Begin with the opening line of the records and extract each line through the one holding "Recent Comments"; pictures are not part of the copy.

****

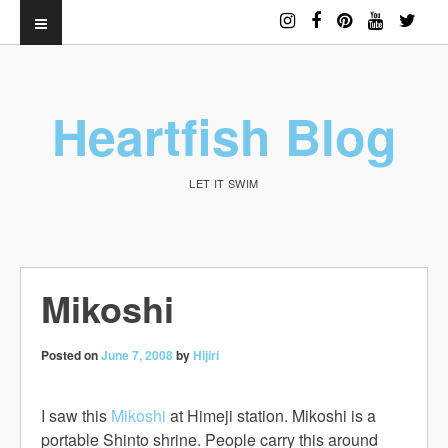
Heartfish Blog
LET IT SWIM
Mikoshi
Posted on
June 7, 2008
by
Hijiri
I saw this
Mikoshi
at Himeji station. Mikoshi is a
portable
Shinto shrine
. People carry this around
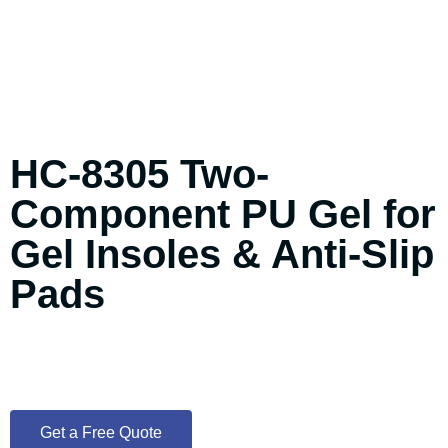
HC-8305 Two-
Component PU Gel for
Gel Insoles & Anti-Slip
Pads
Get a Free Quote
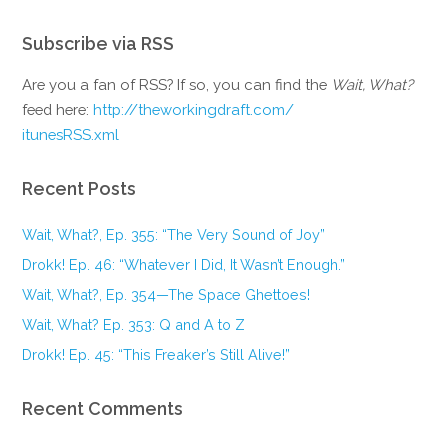
Subscribe via RSS
Are you a fan of RSS? If so, you can find the
Wait, What?
feed here:
http://theworkingdraft.com/
itunesRSS.xml
Recent Posts
Wait, What?, Ep. 355: “The Very Sound of Joy”
Drokk! Ep. 46: “Whatever I Did, It Wasn’t Enough.”
Wait, What?, Ep. 354—The Space Ghettoes!
Wait, What? Ep. 353: Q and A to Z
Drokk! Ep. 45: “This Freaker’s Still Alive!”
Recent Comments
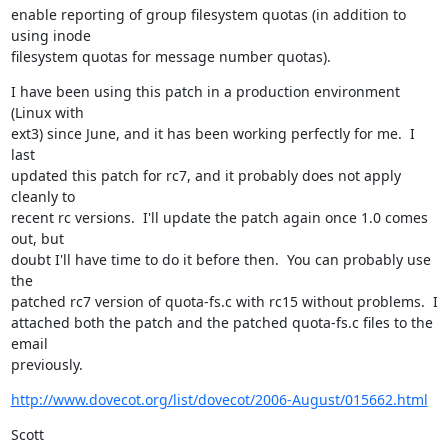
enable reporting of group filesystem quotas (in addition to 
using inode

filesystem quotas for message number quotas).
I have been using this patch in a production environment 
(Linux with

ext3) since June, and it has been working perfectly for me.  I 
last

updated this patch for rc7, and it probably does not apply 
cleanly to

recent rc versions.  I'll update the patch again once 1.0 comes 
out, but

doubt I'll have time to do it before then.  You can probably use 
the

patched rc7 version of quota-fs.c with rc15 without problems.  I

attached both the patch and the patched quota-fs.c files to the 
email

previously.
http://www.dovecot.org/list/dovecot/2006-August/015662.html
Scott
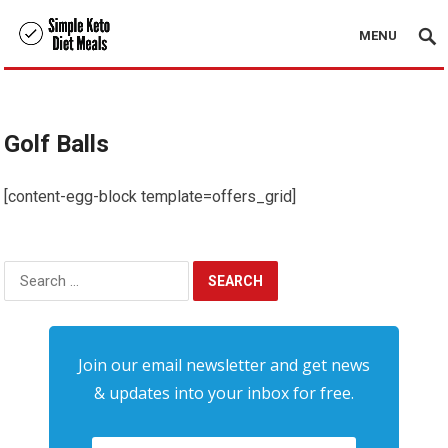
MENU
Golf Balls
[content-egg-block template=offers_grid]
Search
for:
Join our email newsletter and get news
& updates into your inbox for free.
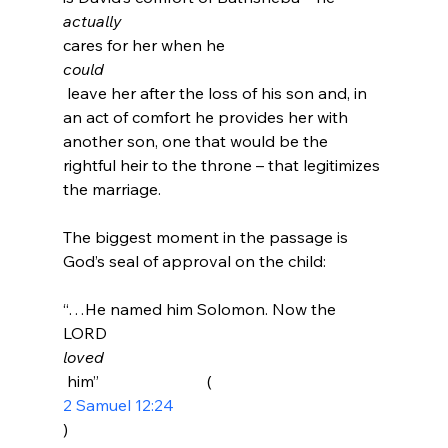
actually 
cares for her when he 
could
 leave her after the loss of his son and, in 
an act of comfort he provides her with 
another son, one that would be the 
rightful heir to the throne – that legitimizes 
the marriage.

The biggest moment in the passage is 
“…He named him Solomon. Now the 
LORD 
loved
 him”                           (
2 Samuel 12:24
)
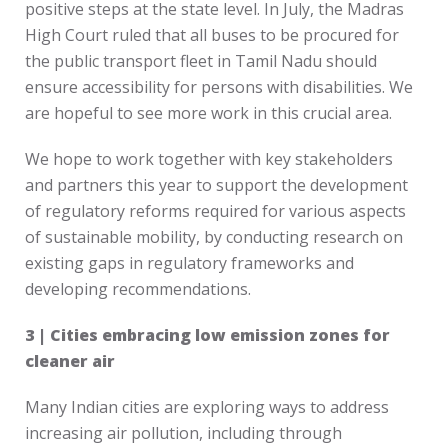
positive steps at the state level. In July, the Madras
High Court ruled that all buses to be procured for
the public transport fleet in Tamil Nadu should
ensure accessibility for persons with disabilities. We
are hopeful to see more work in this crucial area.
We hope to work together with key stakeholders
and partners this year to support the development
of regulatory reforms required for various aspects
of sustainable mobility, by conducting research on
existing gaps in regulatory frameworks and
developing recommendations.
3 | Cities embracing low emission zones for
cleaner air
Many Indian cities are exploring ways to address
increasing air pollution, including through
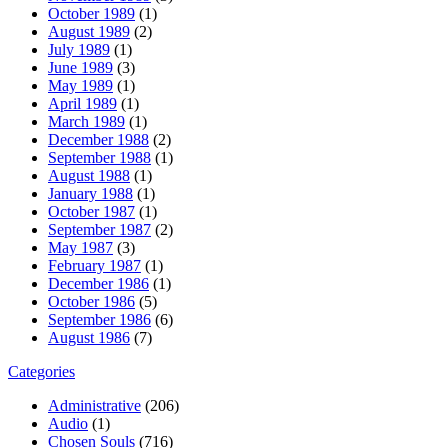
October 1989
(1)
August 1989
(2)
July 1989
(1)
June 1989
(3)
May 1989
(1)
April 1989
(1)
March 1989
(1)
December 1988
(2)
September 1988
(1)
August 1988
(1)
January 1988
(1)
October 1987
(1)
September 1987
(2)
May 1987
(3)
February 1987
(1)
December 1986
(1)
October 1986
(5)
September 1986
(6)
August 1986
(7)
Categories
Administrative
(206)
Audio
(1)
Chosen Souls
(716)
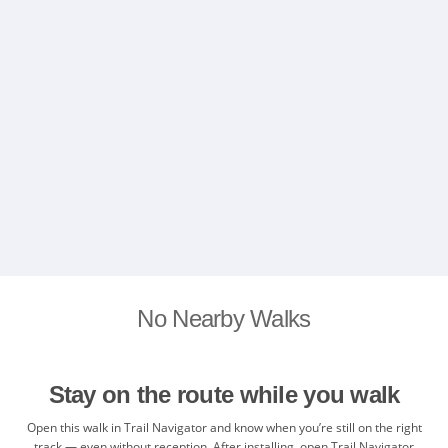
No Nearby Walks
Stay on the route while you walk
Open this walk in Trail Navigator and know when you’re still on the right
track — even without reception. After installing, open Trail Navigator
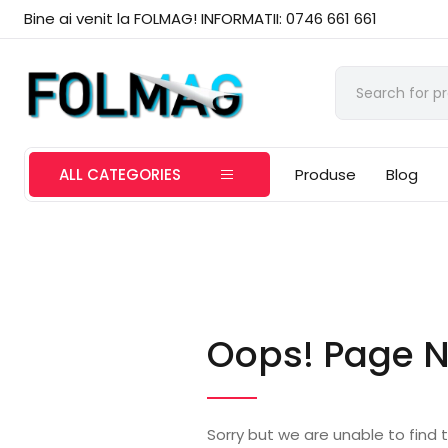
Bine ai venit la FOLMAG! INFORMATII: 0746 661 661
ALL CATEGORIES
Produse
Blog
Oops! Page N
Sorry but we are unable to find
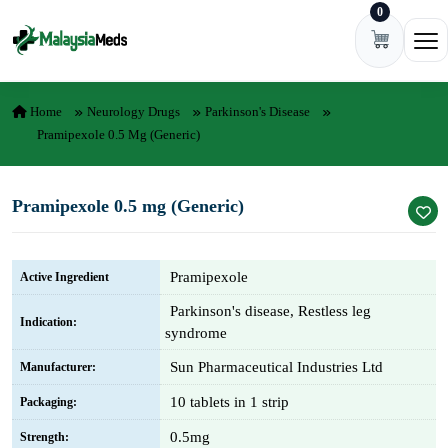
0
Skip to content
Ope
Home
Neurology Drugs
Parkinson's Disease
Pramipexole 0.5 Mg (Generic)
Pramipexole 0.5 mg (Generic)
Pramipexole
Active Ingredient
Parkinson's disease, Restless leg
Indication:
syndrome
Sun Pharmaceutical Industries Ltd
Manufacturer:
10 tablets in 1 strip
Packaging:
0.5mg
Strength:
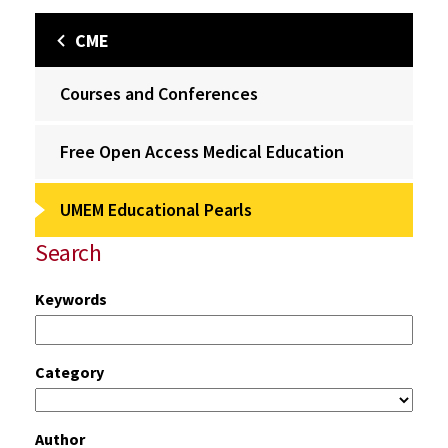
CME
Courses and Conferences
Free Open Access Medical Education
UMEM Educational Pearls
Search
Keywords
Category
Author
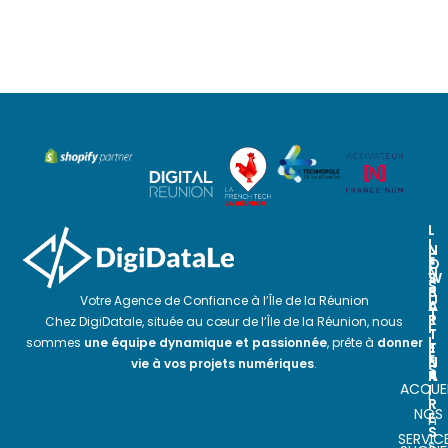
L
I
N
N
E
O
E
N
S
W
S
P
S
U
Votre Agence de Confiance à l’Île de la Réunion
A
L
T
R
E
Chez DigiDatale, située au cœur de l’Île de la Réunion, nous
I
T
T
L
sommes
une équipe dynamique et passionnée
, prête à
donner
E
T
E
N
E
vie à vos projets numériques
.
S
A
R
ACCUEI
I
I
R
NOS
E
n
S
SERVIC
s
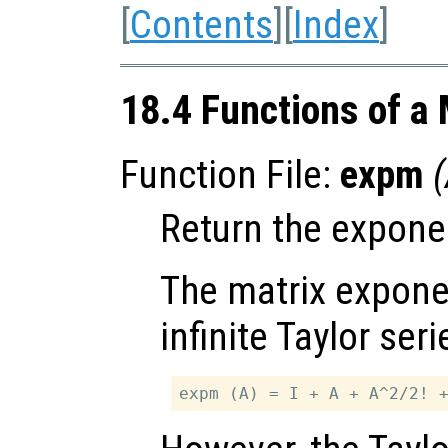
[
Contents
][
Index
]
18.4 Functions of a 
Function File:
expm
(
Return the exponen
The matrix exponen
infinite Taylor seri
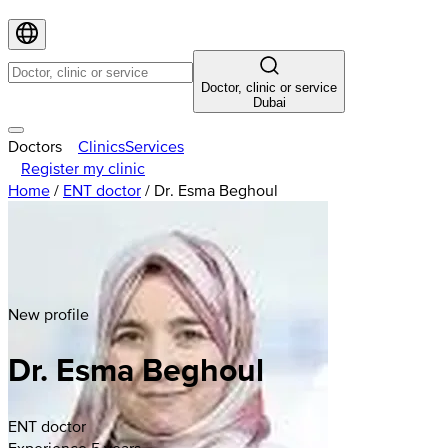
Doctor, clinic or service
Dubai
Doctors
Clinics
Services
Register my clinic
Home
/
ENT doctor
/
Dr. Esma Beghoul
New profile
Dr. Esma Beghoul
ENT doctor
Experience 5 years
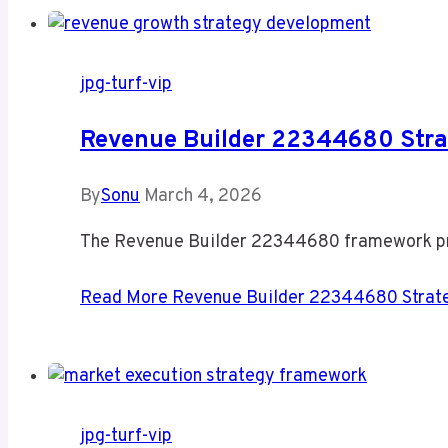
jpg-turf-vip
Revenue Builder 22344680 Stra
By
Sonu
March 4, 2026
The Revenue Builder 22344680 framework pres
Read More
Revenue Builder 22344680 Strate
jpg-turf-vip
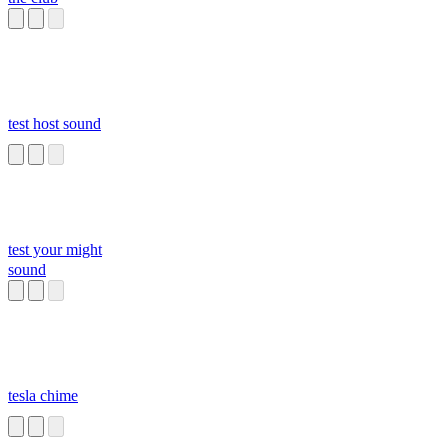
test host sound
test your might
sound
tesla chime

****

» Worked solution:
Heartfish Blog
LET IT SWIM
Mikoshi
Posted on
June 7, 2008
by
Hijiri
I saw this
Mikoshi
at Himeji station. Mikoshi is a
portable
Shinto shrine
. People carry this around
HC-8305 Two-
Component PU Gel for
Gel Insoles & Anti-Slip
Pads
Get a Free Quote
Subscribe via RSS
Are you a fan of RSS? If so, you can find the
Wait, What?
feed here:
http://theworkingdraft.com/
itunesRSS.xml
Recent Posts
Wait, What?, Ep. 355: “The Very Sound of Joy”
Drokk! Ep. 46: “Whatever I Did, It Wasn’t Enough.”
Wait, What?, Ep. 354—The Space Ghettoes!
Wait, What? Ep. 353: Q and A to Z
Drokk! Ep. 45: “This Freaker’s Still Alive!”
Recent Comments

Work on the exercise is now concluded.